[[ Data provided, beginning ]]

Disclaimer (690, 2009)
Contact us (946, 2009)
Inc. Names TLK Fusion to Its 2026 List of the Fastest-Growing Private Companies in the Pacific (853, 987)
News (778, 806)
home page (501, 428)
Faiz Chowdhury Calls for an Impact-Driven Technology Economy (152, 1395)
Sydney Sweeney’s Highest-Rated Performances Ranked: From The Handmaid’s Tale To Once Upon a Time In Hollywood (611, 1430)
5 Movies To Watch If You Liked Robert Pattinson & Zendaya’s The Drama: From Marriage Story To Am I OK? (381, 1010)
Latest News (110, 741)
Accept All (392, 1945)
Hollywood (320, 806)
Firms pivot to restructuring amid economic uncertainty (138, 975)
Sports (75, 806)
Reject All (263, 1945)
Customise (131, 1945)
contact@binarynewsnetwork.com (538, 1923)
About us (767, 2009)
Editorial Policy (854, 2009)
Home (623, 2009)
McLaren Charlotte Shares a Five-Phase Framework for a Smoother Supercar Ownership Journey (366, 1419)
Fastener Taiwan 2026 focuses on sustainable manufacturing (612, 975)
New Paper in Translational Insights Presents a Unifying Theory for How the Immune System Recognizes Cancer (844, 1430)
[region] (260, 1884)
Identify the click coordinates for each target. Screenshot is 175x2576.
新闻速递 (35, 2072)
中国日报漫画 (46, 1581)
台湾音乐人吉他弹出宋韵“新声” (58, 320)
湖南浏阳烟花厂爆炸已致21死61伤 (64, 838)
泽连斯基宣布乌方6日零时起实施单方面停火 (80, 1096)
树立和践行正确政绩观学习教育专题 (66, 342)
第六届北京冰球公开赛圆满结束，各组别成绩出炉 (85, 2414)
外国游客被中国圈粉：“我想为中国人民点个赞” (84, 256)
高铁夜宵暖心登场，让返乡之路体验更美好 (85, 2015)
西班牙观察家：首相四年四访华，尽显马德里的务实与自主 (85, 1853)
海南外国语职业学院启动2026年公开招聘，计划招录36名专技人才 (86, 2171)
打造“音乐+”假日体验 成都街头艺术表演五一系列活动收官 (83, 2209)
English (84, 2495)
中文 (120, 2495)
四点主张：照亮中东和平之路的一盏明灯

[[ Data provided, end ]]

**Exercise**. Check each line above for the string "Hollywood" and copy every line that has it.

**Solution to this problem**.
Sydney Sweeney’s Highest-Rated Performances Ranked: From The Handmaid’s Tale To Once Upon a Time In Hollywood (611, 1430)
Hollywood (320, 806)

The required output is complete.